(Dataset excerpts)
== Segment start ==

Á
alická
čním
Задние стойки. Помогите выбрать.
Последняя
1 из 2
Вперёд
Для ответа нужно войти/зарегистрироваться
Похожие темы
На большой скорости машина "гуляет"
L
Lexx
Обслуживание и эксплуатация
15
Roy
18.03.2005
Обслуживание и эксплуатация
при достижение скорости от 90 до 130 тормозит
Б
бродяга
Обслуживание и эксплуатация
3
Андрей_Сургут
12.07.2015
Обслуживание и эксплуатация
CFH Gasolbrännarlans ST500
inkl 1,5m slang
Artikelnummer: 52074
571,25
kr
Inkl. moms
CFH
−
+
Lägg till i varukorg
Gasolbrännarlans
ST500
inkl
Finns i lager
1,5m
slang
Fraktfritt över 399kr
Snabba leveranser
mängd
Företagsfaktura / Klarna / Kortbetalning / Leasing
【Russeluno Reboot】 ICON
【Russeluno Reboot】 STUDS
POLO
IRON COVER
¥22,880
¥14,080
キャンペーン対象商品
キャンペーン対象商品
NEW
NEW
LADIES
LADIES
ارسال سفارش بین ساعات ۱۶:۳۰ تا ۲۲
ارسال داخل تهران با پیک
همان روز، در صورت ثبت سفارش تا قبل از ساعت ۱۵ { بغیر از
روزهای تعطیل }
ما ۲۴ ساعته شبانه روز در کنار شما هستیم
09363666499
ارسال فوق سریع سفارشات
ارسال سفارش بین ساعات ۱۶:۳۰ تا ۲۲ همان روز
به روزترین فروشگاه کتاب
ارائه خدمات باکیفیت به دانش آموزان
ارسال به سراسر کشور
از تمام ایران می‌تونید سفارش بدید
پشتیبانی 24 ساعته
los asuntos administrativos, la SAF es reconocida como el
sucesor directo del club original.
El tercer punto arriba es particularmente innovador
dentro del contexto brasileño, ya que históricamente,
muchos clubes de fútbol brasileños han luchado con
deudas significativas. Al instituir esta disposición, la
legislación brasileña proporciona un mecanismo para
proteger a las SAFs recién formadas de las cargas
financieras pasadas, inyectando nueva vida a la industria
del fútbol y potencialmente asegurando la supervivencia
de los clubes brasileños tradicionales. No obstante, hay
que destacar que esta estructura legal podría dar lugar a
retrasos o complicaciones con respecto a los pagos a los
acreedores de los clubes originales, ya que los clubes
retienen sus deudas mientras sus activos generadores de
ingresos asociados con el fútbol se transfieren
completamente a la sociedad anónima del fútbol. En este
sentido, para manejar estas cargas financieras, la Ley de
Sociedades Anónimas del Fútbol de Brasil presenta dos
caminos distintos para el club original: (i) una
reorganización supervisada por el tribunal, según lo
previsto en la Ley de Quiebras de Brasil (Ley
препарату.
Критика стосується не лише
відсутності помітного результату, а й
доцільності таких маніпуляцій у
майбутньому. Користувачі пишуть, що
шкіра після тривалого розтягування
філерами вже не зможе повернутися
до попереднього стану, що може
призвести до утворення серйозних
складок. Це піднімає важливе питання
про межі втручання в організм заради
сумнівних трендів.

== Segment end ==

→ Aim of the task
Sift through the entries and copy every line with "para".

→ Written response
legislación brasileña proporciona un mecanismo para
sentido, para manejar estas cargas financieras, la Ley de
caminos distintos para el club original: (i) una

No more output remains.